Hacker News Clone

Fwaf – Machine Learning Driven Web Application Firewall

by Faizann20 on 5/14/2017, 8:08 AM with 18 comments

by rfoo on 5/14/2017, 3:54 PM

It seems like what it actually "learned" is no better than banning some keywords, for example:

  >>> p=lambda x:lgs.predict(vectorizer.transform([x]))
  >>> p("/product.php?name=etc")
  array([1])
  >>> p("/login.php?name=rfoo&pass=hehe")
  array([1])
  >>> p("/download.php?file=/root/.bashrc")
  array([0])
  >>> p("/example/test/q=" + lorem + "<script>alert(1)</script>") # len(lorem) = 4488
  array([0])

(FYI 1 means malicious and 0 means clean)

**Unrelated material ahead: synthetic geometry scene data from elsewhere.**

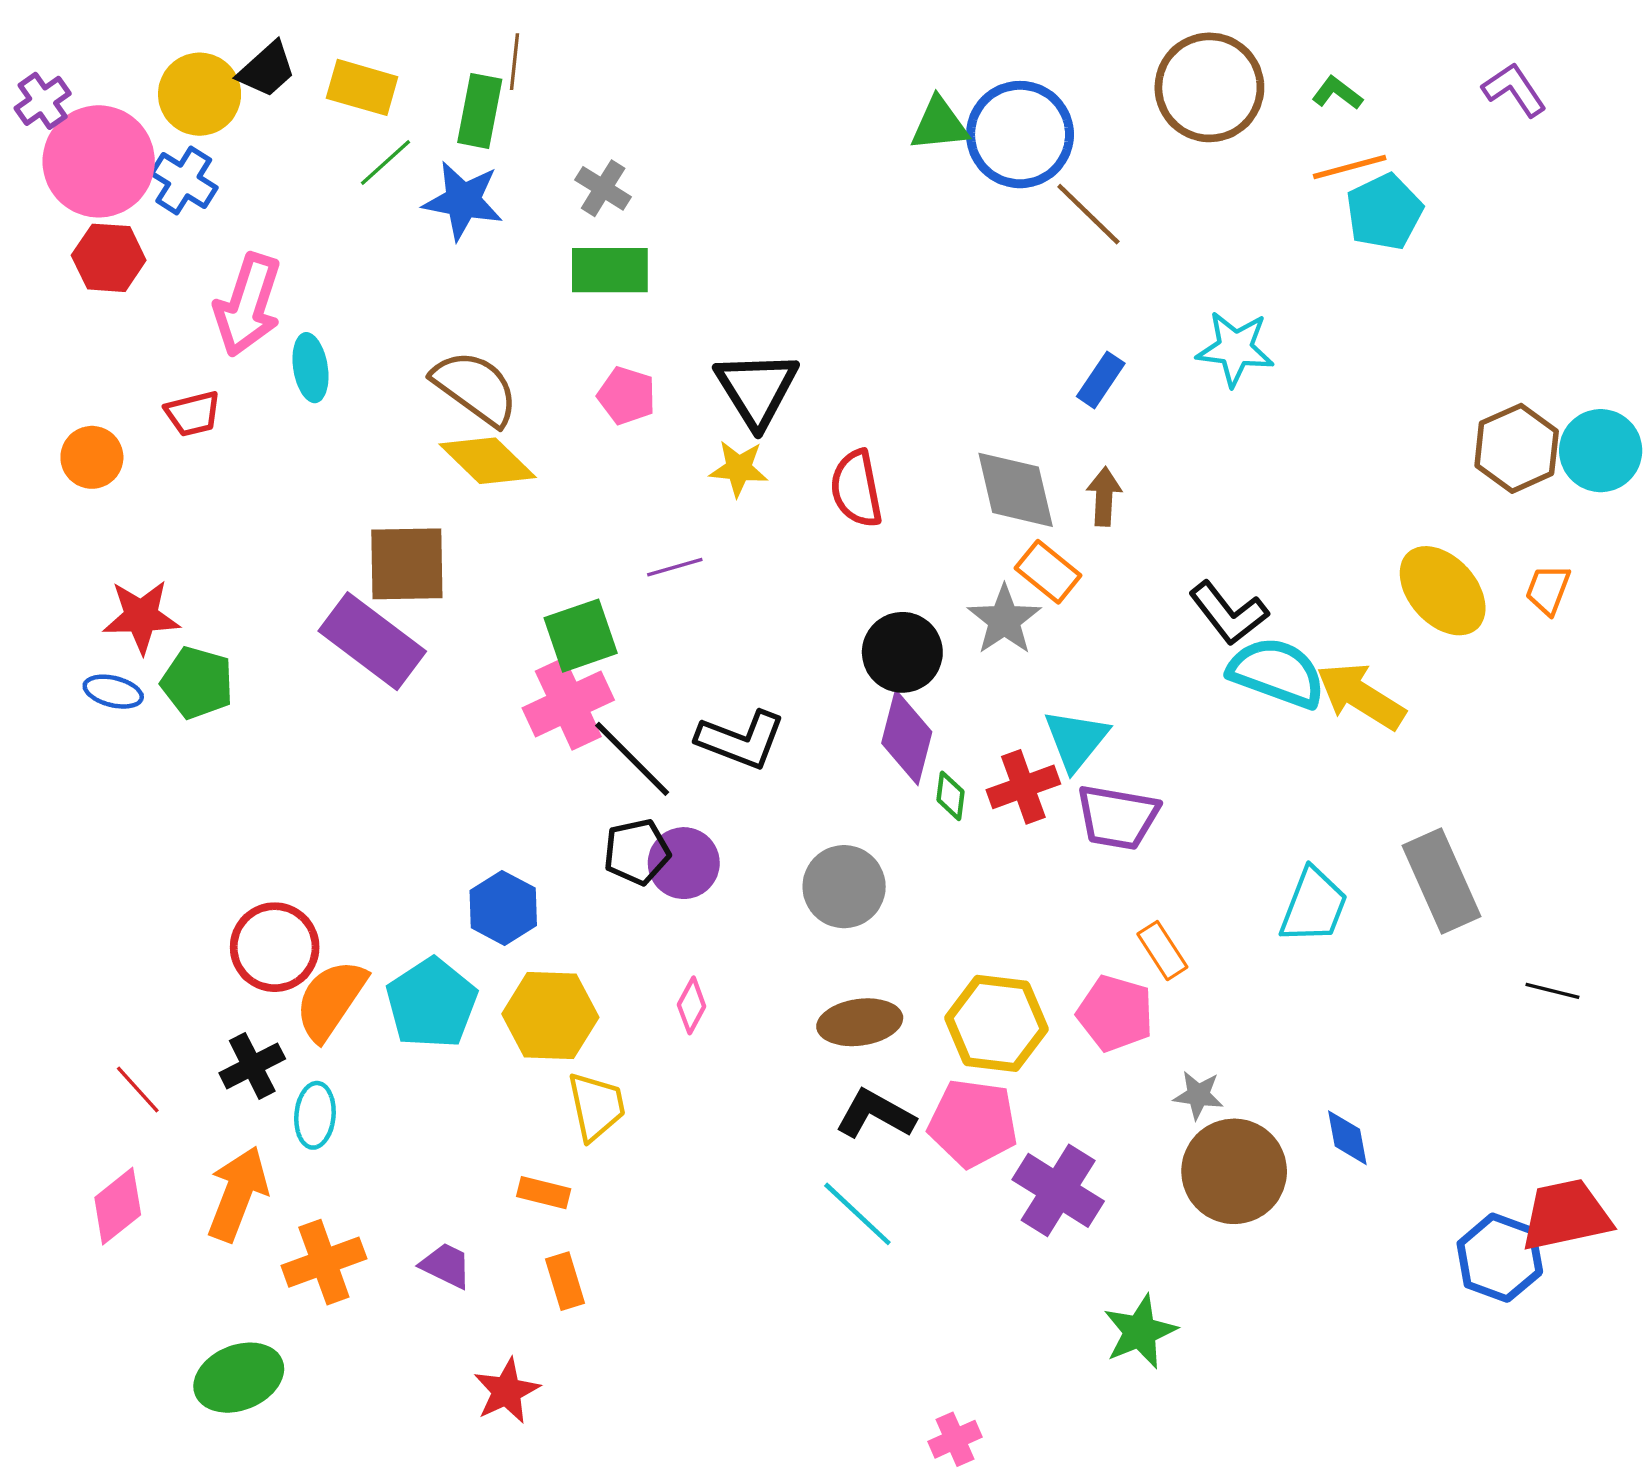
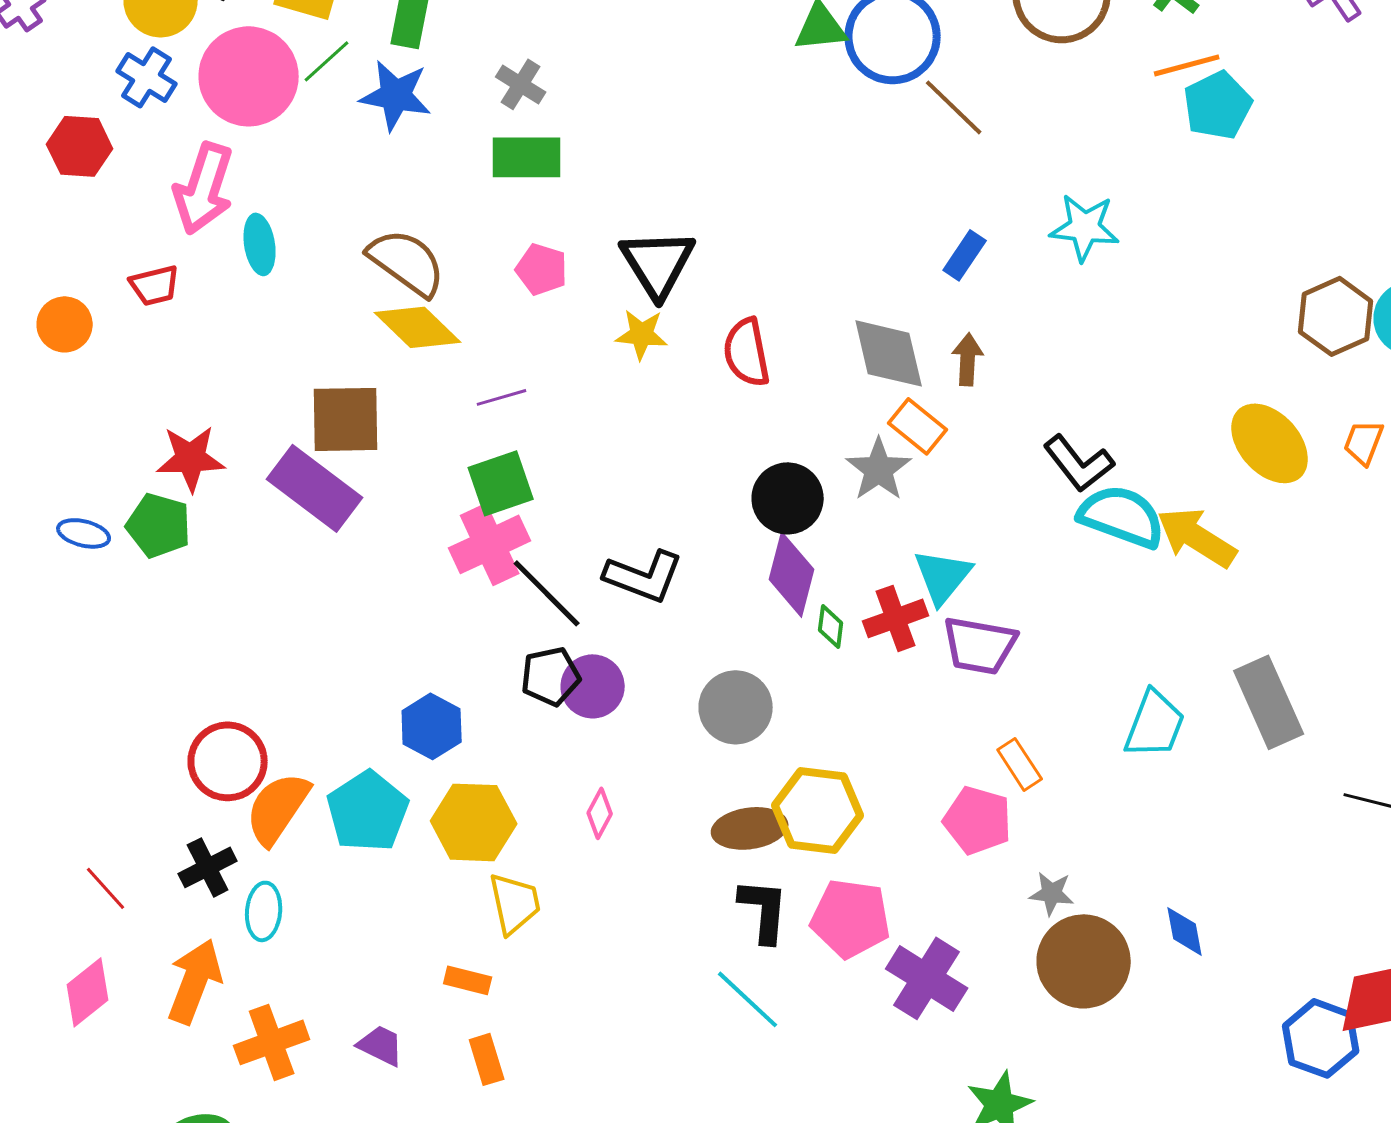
pink circle: (99, 161) -> (249, 76), moved
purple line: (675, 567) -> (502, 397), moved
red star: (141, 616) -> (191, 458), moved
yellow hexagon: (996, 1023) -> (818, 810), moved
black L-shape: (875, 1114) -> (764, 910), turned 66

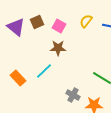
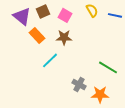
yellow semicircle: (86, 21) -> (92, 10), turned 112
orange rectangle: (18, 78) -> (37, 35), moved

by elchief on 5/14/2017, 6:22 PM
Doesn't look like he did any cross-validation, hence the high accuracy. Always keep a hold-out set to test against
by Faizann20 on 5/14/2017, 10:42 AM
In case someone is having difficulty with the link, here is an alternative:
https://web.archive.org/web/20170514081124/http://fsecurify....
Apologies for inconvenience.
Thanks
by halflings on 5/14/2017, 11:12 PM
Like others have said, you might be overfitting your training data here: your model is just memorising the examples you give it and would fail if somebody slightly varies some payload. (inserting some whitespace or something)
Another thing to keep in mind is that an accuracy of 99% doesn't mean much in an unbalanced problem like yours (much more clean queries than malicious once).
What you should show instead is precision (of the ones labeled malicious, how many are actually malicious?) and recall (out of the malicious queries in the dataset, how many did your model label as malicious?)
by bsg75 on 5/14/2017, 7:24 PM
The similarities in name _and_ logo to F-Secure are a little bothersome.
by based2 on 5/14/2017, 4:22 PM
http://yararules.com/2017/04/06/yara-rules-strings-statistic...
by bllguo on 5/14/2017, 12:19 PM
Fun, will look into this! Wonder if anyone can point to other datasets?
by Faizann20 on 5/14/2017, 10:08 AM
The website is working a bit slow but the page is loading. If you are facing any problem, please wait for a minute and the page will load.
by mcboman on 5/14/2017, 8:29 AM
Why use a trigram as n ?
by godmodus on 5/14/2017, 11:52 AM
Woo, saving this.im planning a similar ptoject once im done with my studies.